YOUR INSTRUCTIONS: Restrict the output to the lines below starting at the one that contains "92-åring misstänkt mördad" and ending at the one that contains "Přihlašte se k odběru novinek e-mailem.", and restate them word for word, both ends included.

Stored entries
○ ○ ○ ○ ○
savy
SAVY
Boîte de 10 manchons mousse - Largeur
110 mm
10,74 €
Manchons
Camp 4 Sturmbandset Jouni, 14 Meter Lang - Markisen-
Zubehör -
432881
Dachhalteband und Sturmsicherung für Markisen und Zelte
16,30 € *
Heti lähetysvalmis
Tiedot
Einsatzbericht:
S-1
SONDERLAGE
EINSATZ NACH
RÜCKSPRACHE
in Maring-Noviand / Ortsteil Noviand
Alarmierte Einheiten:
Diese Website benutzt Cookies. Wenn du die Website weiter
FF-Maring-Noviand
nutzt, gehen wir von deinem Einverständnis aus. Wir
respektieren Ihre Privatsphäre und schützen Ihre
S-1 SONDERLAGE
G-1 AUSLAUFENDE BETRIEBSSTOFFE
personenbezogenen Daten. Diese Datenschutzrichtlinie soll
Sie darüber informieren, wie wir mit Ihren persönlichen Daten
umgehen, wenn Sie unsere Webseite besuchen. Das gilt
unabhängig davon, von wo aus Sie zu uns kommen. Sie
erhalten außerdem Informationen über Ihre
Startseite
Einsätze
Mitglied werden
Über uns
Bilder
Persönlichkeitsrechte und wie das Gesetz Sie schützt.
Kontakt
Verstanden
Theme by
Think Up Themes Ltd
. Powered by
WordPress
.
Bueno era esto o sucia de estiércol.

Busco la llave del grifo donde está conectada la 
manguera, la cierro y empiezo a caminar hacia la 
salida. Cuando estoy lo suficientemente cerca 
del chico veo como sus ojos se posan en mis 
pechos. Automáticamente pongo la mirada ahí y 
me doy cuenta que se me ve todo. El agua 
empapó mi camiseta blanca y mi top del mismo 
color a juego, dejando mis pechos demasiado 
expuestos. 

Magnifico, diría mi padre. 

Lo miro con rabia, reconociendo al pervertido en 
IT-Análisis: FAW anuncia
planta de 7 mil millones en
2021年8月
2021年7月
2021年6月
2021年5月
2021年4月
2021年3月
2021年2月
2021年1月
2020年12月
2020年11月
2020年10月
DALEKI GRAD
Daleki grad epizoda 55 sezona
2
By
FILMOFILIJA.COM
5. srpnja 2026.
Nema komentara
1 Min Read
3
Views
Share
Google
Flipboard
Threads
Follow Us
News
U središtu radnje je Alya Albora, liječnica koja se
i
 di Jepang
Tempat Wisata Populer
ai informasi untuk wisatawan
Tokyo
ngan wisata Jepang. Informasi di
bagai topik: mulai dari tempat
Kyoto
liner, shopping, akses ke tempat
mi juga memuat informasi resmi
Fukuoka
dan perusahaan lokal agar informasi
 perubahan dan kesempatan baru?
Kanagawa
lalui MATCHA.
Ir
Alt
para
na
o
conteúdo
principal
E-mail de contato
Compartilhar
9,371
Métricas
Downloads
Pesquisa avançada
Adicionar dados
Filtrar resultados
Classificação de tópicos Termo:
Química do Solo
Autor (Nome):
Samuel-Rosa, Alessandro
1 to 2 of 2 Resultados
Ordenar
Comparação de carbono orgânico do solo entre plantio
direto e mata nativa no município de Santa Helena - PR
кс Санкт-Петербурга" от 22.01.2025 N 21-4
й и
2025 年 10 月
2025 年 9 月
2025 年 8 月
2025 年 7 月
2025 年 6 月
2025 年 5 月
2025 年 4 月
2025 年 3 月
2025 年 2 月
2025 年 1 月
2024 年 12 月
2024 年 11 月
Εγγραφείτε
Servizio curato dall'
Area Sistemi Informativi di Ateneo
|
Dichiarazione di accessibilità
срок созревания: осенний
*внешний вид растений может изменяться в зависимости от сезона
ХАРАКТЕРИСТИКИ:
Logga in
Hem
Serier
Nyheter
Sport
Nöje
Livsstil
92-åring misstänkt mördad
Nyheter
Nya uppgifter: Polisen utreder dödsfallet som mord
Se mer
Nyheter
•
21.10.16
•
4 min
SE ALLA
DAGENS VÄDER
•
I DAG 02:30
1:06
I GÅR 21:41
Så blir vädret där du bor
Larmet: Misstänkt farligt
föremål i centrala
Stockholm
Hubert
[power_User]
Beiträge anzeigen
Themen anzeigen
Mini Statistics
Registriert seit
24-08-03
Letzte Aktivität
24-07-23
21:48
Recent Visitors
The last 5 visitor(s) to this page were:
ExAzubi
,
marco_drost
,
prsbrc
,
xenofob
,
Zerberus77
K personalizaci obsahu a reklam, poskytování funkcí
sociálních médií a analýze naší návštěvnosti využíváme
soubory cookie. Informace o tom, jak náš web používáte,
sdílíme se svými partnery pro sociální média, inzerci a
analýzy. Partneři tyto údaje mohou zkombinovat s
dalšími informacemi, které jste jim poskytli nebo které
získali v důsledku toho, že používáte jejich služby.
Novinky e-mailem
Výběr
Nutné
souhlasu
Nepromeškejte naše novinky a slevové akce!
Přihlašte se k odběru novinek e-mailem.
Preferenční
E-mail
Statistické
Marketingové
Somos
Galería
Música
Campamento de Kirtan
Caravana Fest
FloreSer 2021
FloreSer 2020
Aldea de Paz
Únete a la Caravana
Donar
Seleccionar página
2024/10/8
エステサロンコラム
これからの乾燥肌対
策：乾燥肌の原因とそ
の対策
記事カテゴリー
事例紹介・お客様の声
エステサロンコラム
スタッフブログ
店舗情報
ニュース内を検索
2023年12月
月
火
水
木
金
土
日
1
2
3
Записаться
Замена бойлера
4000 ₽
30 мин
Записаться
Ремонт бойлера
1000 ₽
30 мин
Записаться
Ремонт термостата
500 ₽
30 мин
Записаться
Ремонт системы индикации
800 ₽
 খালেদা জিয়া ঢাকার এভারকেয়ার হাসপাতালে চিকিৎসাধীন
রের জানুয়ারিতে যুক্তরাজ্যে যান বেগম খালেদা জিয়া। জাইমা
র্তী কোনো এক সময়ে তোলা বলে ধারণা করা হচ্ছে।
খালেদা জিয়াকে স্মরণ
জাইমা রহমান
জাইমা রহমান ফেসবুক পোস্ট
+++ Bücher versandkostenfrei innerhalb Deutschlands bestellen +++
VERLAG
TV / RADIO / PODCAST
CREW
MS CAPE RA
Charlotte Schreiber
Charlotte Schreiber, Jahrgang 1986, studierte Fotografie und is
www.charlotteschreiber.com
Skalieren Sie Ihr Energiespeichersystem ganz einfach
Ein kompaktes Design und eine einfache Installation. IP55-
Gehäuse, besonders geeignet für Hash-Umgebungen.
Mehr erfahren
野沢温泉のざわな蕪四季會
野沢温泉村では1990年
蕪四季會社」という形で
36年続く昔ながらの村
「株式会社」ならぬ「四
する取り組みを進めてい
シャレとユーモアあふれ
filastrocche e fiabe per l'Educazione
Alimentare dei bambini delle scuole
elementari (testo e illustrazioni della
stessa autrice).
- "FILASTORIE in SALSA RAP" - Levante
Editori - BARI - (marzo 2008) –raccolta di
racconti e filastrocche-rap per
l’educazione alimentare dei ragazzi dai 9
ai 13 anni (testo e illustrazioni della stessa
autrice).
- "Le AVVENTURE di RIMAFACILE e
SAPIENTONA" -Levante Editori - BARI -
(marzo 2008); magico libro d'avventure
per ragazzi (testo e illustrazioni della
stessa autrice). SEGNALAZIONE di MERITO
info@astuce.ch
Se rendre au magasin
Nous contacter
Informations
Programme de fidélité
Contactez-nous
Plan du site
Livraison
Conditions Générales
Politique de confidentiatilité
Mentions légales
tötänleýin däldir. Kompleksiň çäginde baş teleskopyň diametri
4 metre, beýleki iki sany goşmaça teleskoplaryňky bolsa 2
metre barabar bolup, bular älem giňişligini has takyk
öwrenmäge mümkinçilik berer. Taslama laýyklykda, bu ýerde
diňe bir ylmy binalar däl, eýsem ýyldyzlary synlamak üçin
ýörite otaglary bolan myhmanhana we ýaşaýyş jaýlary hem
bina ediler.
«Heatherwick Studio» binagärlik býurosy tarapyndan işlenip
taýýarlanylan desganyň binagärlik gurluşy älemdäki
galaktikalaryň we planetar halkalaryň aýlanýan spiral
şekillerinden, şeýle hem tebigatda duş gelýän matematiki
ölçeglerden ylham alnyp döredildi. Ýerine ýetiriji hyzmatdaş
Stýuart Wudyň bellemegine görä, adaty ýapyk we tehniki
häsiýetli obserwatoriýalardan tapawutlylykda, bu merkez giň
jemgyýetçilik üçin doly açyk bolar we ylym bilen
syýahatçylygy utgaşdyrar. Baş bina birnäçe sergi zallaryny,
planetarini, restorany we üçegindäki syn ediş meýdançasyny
○ ○ ○ ○ ○
REPLY TO THE TASK:
92-åring misstänkt mördad
Nyheter
Nya uppgifter: Polisen utreder dödsfallet som mord
Se mer
Nyheter
•
21.10.16
•
4 min
SE ALLA
DAGENS VÄDER
•
I DAG 02:30
1:06
I GÅR 21:41
Så blir vädret där du bor
Larmet: Misstänkt farligt
föremål i centrala
Stockholm
Hubert
[power_User]
Beiträge anzeigen
Themen anzeigen
Mini Statistics
Registriert seit
24-08-03
Letzte Aktivität
24-07-23
21:48
Recent Visitors
The last 5 visitor(s) to this page were:
ExAzubi
,
marco_drost
,
prsbrc
,
xenofob
,
Zerberus77
K personalizaci obsahu a reklam, poskytování funkcí
sociálních médií a analýze naší návštěvnosti využíváme
soubory cookie. Informace o tom, jak náš web používáte,
sdílíme se svými partnery pro sociální média, inzerci a
analýzy. Partneři tyto údaje mohou zkombinovat s
dalšími informacemi, které jste jim poskytli nebo které
získali v důsledku toho, že používáte jejich služby.
Novinky e-mailem
Výběr
Nutné
souhlasu
Nepromeškejte naše novinky a slevové akce!
Přihlašte se k odběru novinek e-mailem.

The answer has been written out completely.